> Exercise directions
Copy each line of the records that includes "CAARMS".

───── Information given ─────

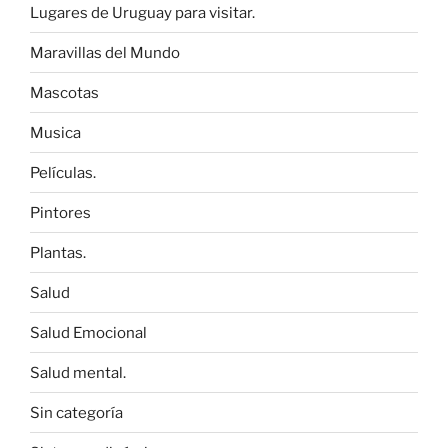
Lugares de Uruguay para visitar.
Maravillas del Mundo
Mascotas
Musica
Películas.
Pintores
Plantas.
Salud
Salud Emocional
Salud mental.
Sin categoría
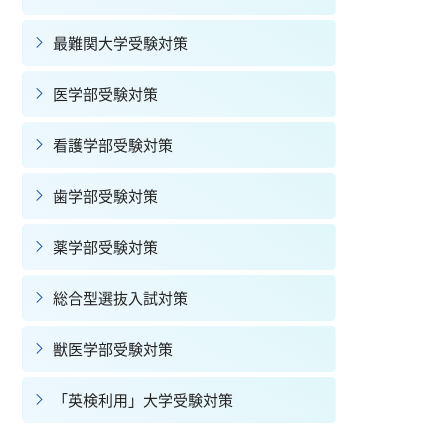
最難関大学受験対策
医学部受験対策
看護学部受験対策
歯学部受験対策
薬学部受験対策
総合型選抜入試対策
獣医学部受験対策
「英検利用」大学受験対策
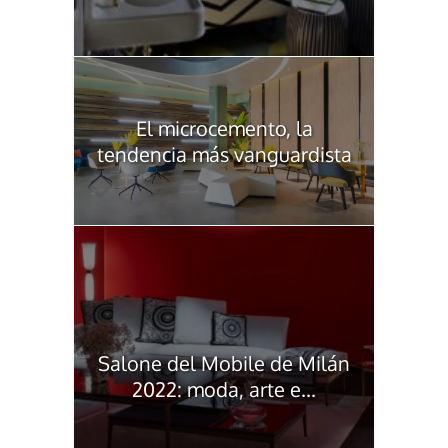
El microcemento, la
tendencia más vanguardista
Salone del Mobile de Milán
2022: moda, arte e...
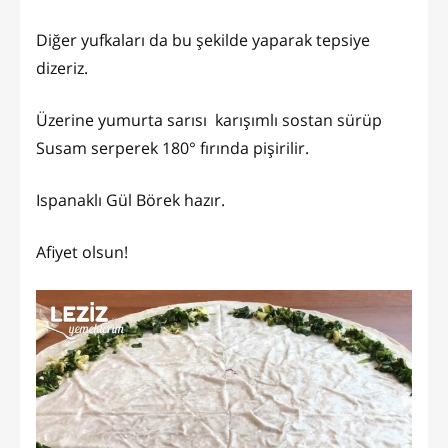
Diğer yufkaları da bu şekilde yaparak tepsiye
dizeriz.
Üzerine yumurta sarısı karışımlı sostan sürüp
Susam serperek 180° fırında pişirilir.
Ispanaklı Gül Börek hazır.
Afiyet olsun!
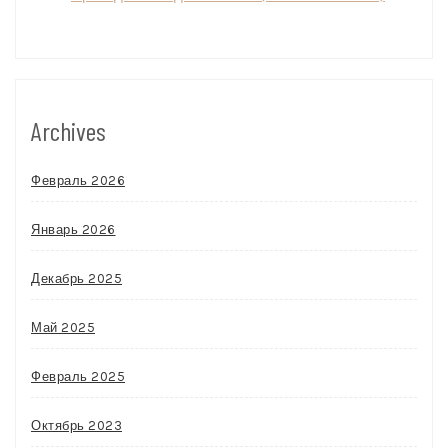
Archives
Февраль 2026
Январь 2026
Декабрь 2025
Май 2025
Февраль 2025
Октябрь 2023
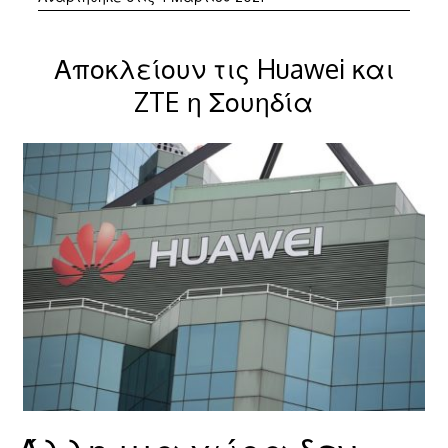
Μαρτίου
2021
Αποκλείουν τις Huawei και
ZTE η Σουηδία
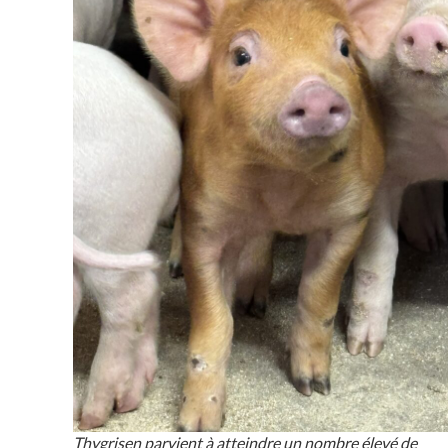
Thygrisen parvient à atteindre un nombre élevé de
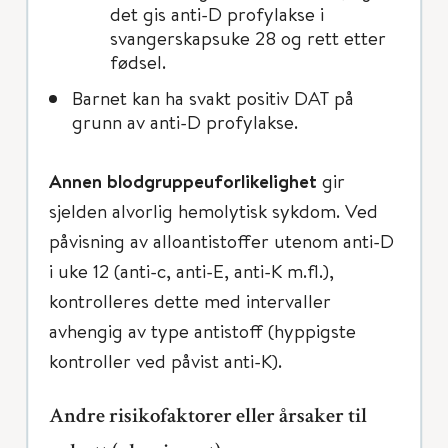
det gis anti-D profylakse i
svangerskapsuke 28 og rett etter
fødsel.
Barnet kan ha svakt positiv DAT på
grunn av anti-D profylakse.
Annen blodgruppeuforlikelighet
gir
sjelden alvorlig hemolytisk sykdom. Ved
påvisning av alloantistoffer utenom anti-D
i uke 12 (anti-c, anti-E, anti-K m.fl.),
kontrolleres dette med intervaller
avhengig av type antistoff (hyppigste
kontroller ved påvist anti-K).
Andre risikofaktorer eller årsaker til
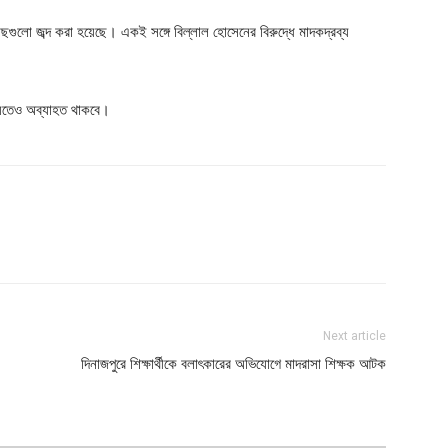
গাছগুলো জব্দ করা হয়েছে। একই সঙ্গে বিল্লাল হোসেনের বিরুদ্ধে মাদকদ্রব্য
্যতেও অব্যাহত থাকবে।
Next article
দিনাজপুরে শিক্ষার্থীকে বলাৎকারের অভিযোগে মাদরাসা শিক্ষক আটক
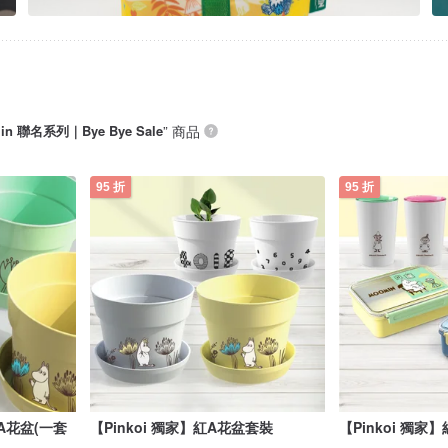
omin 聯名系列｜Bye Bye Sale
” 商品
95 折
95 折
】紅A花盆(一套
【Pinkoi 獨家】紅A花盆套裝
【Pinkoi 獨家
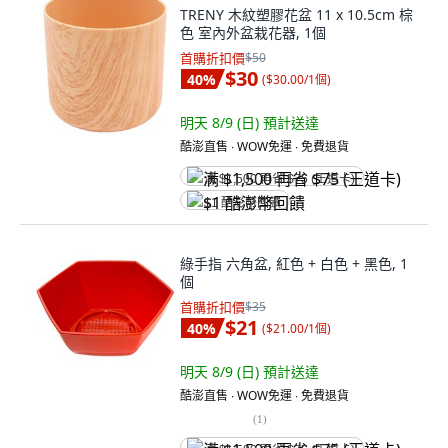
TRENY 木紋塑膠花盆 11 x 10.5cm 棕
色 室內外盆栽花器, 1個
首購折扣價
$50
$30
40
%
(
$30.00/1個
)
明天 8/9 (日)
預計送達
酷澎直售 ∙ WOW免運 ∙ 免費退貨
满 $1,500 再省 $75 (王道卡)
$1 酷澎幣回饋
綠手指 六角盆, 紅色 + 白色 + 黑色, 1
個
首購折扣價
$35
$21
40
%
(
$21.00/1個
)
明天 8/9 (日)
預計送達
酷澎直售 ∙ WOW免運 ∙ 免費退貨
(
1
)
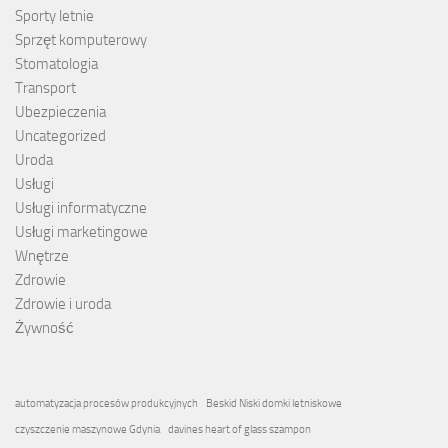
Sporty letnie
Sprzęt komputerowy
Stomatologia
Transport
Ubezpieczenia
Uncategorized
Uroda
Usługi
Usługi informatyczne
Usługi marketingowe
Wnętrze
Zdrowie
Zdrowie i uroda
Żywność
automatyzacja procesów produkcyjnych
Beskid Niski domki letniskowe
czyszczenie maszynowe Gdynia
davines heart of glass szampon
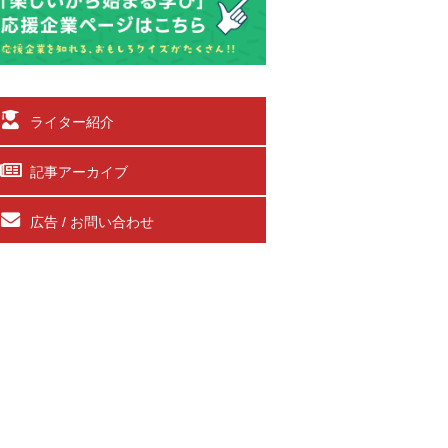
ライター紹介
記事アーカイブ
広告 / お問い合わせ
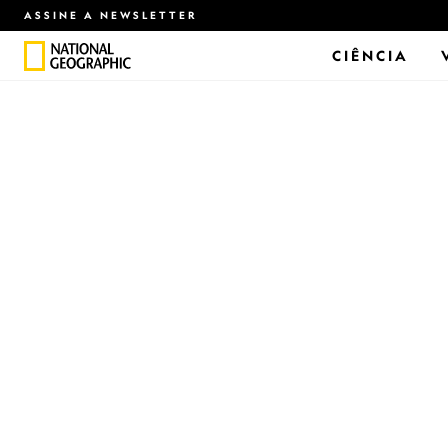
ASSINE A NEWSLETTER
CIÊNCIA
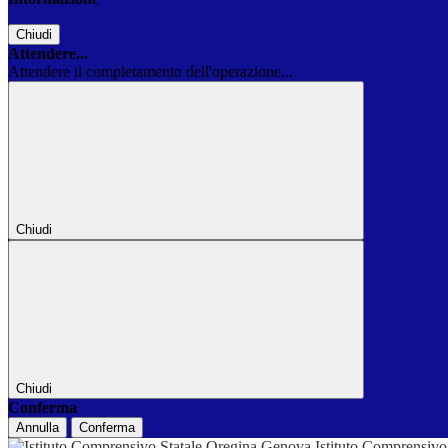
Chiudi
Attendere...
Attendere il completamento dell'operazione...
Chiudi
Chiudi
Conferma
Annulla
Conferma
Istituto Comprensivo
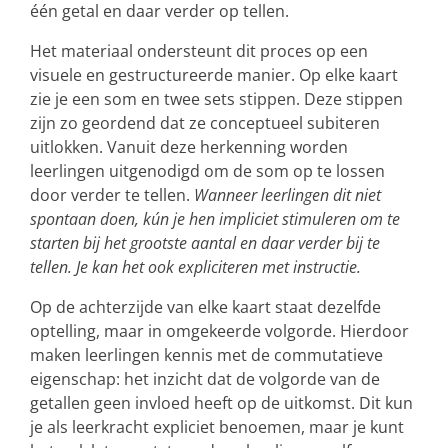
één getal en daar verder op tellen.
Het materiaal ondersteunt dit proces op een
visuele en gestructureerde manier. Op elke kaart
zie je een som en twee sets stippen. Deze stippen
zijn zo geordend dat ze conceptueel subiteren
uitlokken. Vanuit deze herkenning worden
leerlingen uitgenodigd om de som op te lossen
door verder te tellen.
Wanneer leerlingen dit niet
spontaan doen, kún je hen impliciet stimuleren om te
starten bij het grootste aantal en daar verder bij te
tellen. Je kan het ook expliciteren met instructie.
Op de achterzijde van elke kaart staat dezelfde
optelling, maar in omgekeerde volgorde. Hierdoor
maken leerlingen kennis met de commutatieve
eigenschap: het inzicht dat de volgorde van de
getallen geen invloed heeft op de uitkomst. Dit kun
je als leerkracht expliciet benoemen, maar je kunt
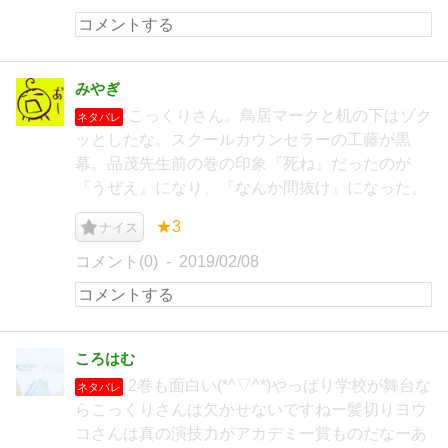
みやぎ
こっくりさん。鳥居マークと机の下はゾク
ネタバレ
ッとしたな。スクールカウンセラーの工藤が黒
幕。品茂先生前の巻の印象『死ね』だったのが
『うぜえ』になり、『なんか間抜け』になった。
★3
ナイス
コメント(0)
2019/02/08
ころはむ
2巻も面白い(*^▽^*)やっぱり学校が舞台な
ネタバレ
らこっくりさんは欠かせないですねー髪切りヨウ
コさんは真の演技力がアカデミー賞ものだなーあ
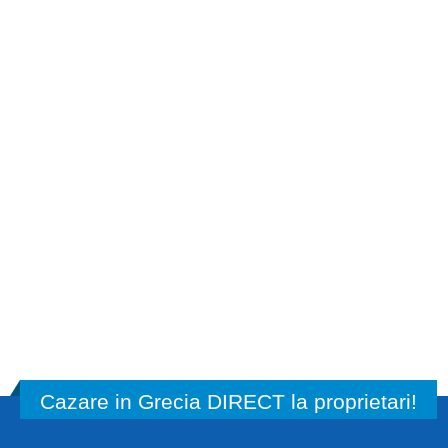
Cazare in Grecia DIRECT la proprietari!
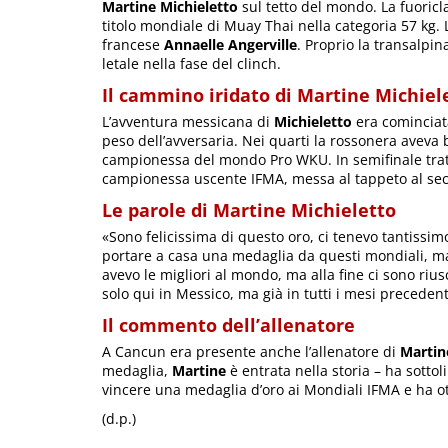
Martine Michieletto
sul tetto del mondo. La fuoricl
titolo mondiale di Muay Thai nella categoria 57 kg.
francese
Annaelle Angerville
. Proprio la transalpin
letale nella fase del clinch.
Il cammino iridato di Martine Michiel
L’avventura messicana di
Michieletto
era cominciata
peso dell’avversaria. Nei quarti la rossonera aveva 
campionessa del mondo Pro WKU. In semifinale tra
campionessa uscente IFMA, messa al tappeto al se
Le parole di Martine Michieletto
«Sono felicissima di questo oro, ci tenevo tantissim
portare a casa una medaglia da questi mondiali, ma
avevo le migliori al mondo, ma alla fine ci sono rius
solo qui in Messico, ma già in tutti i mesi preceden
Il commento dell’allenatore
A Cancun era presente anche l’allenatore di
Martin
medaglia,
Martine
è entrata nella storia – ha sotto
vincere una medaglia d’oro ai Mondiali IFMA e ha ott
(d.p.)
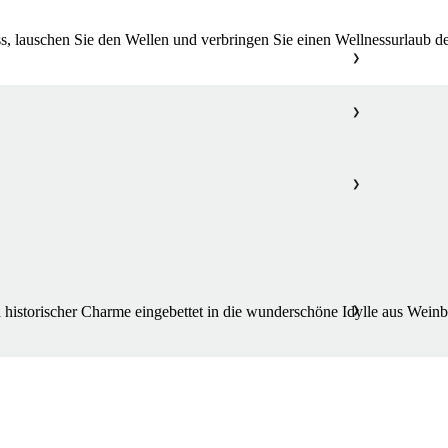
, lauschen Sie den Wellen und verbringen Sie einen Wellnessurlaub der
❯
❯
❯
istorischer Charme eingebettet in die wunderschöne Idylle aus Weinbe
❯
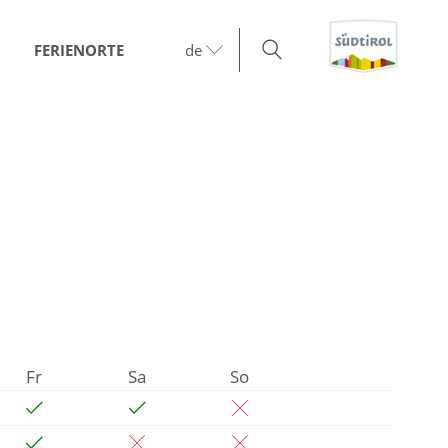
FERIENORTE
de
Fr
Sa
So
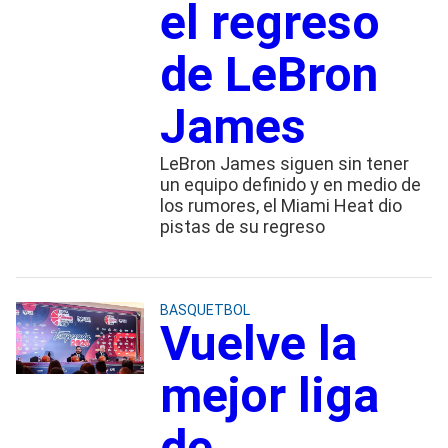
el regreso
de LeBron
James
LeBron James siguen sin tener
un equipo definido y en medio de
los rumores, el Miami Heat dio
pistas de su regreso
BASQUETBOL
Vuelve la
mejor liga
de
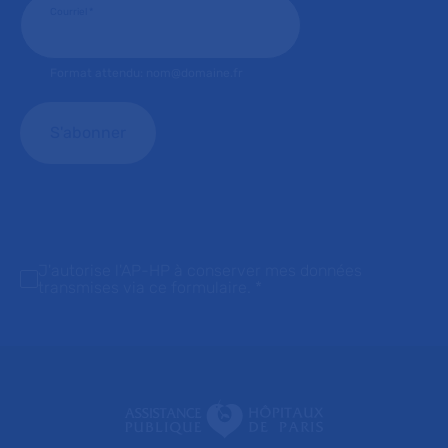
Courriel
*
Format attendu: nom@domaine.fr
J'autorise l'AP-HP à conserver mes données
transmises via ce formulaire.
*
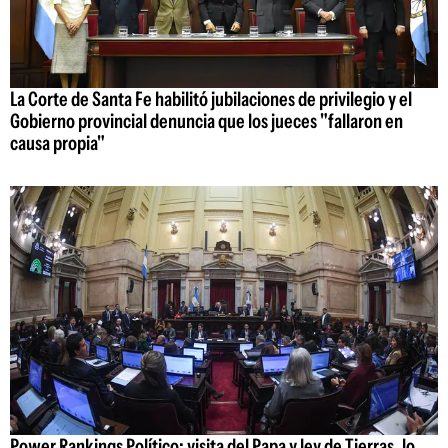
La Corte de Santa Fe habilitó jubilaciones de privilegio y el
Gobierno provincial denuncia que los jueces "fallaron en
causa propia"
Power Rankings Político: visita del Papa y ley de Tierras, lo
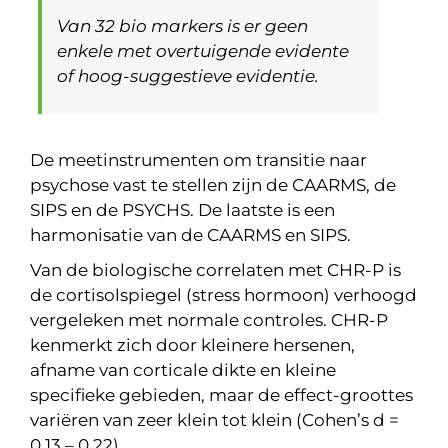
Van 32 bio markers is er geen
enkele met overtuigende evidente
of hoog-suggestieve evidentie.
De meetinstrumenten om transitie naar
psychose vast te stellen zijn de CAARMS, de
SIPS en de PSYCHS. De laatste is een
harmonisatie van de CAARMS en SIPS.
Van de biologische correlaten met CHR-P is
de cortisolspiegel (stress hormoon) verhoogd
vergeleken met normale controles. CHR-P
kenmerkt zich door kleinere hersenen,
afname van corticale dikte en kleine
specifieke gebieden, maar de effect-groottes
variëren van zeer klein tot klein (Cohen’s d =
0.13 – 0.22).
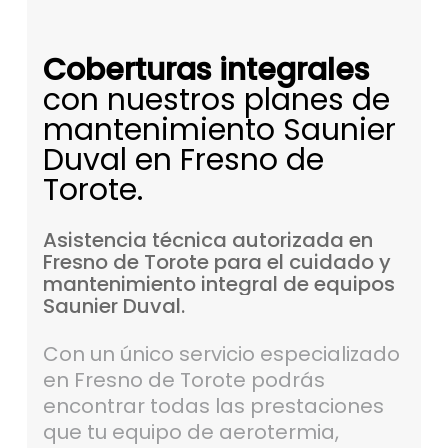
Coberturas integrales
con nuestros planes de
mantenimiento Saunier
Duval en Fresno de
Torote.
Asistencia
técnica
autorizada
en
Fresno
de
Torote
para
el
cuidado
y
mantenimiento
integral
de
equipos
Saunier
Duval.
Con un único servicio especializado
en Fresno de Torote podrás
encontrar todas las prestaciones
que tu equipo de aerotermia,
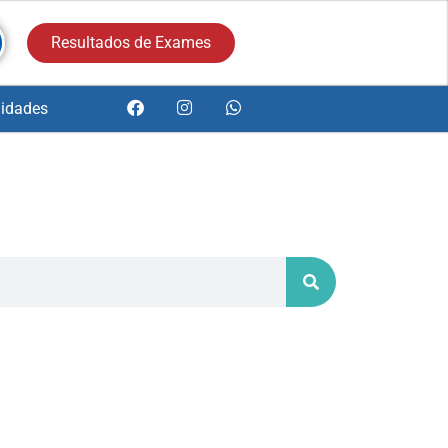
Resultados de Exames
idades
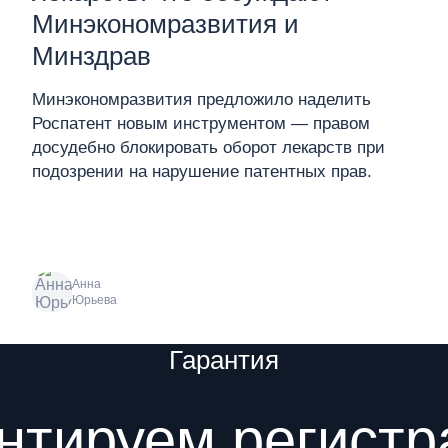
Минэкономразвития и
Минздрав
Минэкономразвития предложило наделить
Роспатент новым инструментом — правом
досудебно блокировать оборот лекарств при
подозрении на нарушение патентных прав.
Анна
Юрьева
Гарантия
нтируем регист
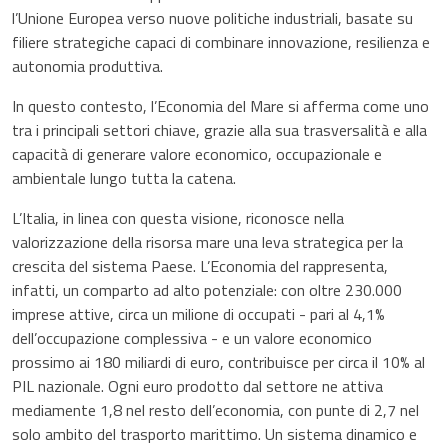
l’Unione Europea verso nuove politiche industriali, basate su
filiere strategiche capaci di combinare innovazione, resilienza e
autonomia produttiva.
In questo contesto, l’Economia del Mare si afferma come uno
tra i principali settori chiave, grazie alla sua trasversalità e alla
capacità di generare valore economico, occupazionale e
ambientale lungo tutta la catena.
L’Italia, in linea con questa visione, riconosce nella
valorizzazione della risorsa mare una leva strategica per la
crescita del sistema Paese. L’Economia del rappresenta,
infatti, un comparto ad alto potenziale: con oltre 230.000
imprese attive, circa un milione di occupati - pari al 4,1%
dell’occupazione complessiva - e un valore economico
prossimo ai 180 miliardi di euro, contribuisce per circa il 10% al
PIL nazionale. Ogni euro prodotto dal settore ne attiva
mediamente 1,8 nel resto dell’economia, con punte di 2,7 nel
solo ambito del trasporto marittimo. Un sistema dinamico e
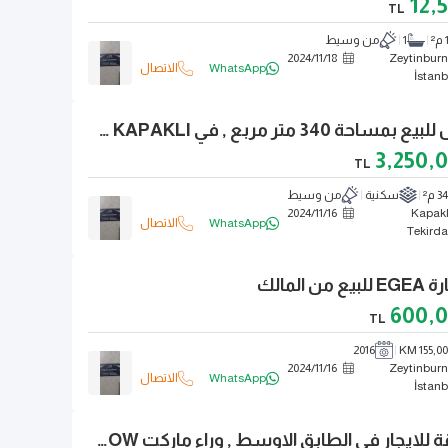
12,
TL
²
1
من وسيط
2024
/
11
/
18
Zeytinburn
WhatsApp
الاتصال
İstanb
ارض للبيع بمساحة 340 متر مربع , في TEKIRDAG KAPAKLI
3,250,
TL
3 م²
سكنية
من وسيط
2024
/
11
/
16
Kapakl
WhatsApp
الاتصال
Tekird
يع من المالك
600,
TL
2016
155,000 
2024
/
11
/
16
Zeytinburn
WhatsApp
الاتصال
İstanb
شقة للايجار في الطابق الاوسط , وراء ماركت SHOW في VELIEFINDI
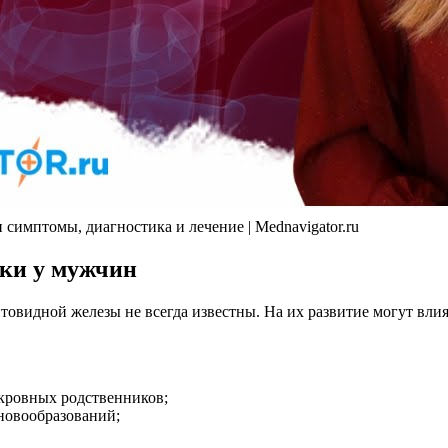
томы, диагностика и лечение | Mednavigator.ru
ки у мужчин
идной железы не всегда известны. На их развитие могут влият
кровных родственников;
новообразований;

─────

> Result of the exercise
psychose vast te stellen zijn de CAARMS, de
harmonisatie van de CAARMS en SIPS.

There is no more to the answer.